(This part of the introduction to Jāvēd Ahmad Ghāmidī’s life, works, and mission has been written on the basis of his own writings, and contains a blend of excerpts from his book, Maqāmāt, which excerpts give the reader glimpses into Ghāmidī’s feelings and into happenings and events in his life).

Jāvēd Ahmad Ghāmidī received his early education at the primary schools of Pākpattan and Pakāsidhār (District Sāhīwāl). During his school days, he began learning Arabic and Persian from Mawlawī Nūr Ahmad. How this process was initiated and the details of what transpired can perhaps be best described in Ghāmidī’s own words:

I was in school but my father was not satisfied with my education. It was his wish that, with my schooling, I should also learn Arabic, Persian and Sanskrit. Something of that sort seemed impossible then. At that time, close to Pākpattan, there was an estate belonging to Mian Muhammad Hussayn Bodlah where my father had taken up employment.
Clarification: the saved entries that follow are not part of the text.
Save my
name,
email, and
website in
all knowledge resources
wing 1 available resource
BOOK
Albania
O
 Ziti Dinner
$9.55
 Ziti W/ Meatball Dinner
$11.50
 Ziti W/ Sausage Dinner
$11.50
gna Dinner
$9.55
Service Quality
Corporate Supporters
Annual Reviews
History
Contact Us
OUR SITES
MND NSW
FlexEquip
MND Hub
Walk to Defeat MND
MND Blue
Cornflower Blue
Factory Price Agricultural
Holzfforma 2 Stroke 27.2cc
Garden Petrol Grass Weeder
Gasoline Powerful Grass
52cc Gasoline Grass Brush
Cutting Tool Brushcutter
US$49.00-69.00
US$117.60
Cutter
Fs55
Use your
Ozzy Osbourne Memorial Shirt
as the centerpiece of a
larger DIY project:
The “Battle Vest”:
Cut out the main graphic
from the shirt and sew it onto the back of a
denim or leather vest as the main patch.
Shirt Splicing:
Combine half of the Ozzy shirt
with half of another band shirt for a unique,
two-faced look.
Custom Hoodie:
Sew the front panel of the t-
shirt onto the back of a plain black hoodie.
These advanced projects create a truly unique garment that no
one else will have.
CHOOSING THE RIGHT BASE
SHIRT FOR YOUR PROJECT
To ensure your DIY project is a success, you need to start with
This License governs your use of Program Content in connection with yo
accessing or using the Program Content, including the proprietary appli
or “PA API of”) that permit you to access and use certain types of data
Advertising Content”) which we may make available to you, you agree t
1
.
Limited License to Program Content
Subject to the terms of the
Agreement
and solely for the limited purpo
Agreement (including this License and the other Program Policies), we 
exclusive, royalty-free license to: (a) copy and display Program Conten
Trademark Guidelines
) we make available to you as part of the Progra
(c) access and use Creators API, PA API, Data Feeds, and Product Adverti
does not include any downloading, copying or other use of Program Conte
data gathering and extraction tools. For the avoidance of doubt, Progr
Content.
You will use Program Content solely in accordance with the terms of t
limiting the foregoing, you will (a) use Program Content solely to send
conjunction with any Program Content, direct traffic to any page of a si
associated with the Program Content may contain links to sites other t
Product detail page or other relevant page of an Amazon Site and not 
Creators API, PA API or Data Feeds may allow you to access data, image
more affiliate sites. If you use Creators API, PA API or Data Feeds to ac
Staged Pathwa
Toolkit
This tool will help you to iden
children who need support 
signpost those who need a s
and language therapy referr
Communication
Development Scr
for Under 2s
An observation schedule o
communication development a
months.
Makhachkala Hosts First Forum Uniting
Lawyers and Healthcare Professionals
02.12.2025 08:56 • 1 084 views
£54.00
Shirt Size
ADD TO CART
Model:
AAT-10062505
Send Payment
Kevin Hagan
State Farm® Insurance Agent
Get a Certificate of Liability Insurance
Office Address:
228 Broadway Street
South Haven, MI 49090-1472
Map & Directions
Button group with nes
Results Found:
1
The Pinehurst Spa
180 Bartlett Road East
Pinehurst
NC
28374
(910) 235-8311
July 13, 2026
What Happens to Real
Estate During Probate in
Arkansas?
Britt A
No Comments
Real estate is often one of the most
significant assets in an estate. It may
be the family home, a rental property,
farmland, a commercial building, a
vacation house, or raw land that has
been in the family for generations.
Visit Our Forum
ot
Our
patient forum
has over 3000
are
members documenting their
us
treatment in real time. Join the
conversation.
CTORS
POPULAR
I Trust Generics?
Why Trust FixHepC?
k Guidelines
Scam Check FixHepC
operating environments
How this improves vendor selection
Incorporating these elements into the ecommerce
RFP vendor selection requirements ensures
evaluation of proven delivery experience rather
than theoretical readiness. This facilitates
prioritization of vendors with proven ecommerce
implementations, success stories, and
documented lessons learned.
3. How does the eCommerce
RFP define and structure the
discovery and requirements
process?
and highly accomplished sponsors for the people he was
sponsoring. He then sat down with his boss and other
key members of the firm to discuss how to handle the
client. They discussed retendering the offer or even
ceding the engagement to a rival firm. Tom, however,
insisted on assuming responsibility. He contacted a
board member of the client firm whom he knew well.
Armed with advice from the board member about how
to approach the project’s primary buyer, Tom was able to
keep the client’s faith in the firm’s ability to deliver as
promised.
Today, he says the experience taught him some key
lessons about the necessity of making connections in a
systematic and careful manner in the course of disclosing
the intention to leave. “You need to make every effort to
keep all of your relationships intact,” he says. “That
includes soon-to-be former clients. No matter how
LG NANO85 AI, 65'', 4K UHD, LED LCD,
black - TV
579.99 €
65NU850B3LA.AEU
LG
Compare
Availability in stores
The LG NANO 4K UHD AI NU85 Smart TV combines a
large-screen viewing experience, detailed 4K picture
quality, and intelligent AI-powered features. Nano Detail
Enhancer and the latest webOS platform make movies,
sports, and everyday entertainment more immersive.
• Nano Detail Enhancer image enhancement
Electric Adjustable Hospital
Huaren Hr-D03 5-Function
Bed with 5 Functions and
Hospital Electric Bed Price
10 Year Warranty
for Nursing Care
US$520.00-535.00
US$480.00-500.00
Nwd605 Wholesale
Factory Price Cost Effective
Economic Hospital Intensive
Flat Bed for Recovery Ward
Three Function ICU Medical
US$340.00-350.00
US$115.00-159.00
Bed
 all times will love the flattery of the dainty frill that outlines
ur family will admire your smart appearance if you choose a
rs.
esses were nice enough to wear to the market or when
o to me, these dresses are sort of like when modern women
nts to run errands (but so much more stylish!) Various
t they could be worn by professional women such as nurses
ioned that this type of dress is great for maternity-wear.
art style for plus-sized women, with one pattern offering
After working there for two or three months, he felt satisfied with the arrangements; so my mother also decided to move to Mian Bodlah’s village, Nānagpāl, to be with my father. This village is located around two and a half miles from the station for Pakāsidhār on the railway line going to Samah Satah. I was transferred from the MC Primary School, Pākpattan to a school in Pakāsidhār. This school comprised of a single room without even a floor mat! We would break branches from the bushes growing there in the wilderness along the railway line, and, after cleaning the floor of the school with leaves from these branches, sit down on the floor. There was a small mosque in the village. When my father went to offer his prayers there, he took me with him. Mawlawī [an honorific form for a person of religious learning] Nūr Ahmad was the Imām [head]and khatīb [one who reads the sermon] of this mosque. Now, when I recollect my thoughts, I get the feeling that he belonged to the Deōbandī school of thought. My father spoke to him about my education, to which he responded: “I can teach him Arabic and Persian.” My father was very pleased. After consultation with my mother, it was decided that after school, I would rest for a while and then go to the mosque for my ‘Asr prayer and, until Maghrib, learn Persian and Arabic from “Mawlawī Sahib.”

When we went to Nānagpāl, I was in grade three. Mawlawī Nūr Ahmad taught me until grade five. Under his tutelage, I covered Arabic up to Sharh- e Jāmī” (text book for learning Arabic ) and Persian up to Pandnāmeh by Shaykh Attar (Persian textbook ). When my grade five examinations were just around the corner, my father decided to leave his place of employment after an upsetting argument with “Mian Sahib” and returned to Pākpattan. I obviously also had to come back with him and even though my lessons with Mawlawī Sahib were discontinued, my interest remained alive. As they say in Persian: “A heart with devotion needs no guide.” I was always on the lookout for a teacher, and always found someone to help me continue covering Dars- e Nizāmī (a famous seminary syllabus) under supervision. By the time I was in grade nine, I had finished all the books on arts and sciences. I had examinations for grade ten approaching; so I now had to focus on studies diligently. As a result, my Arabic lessons suffered once again.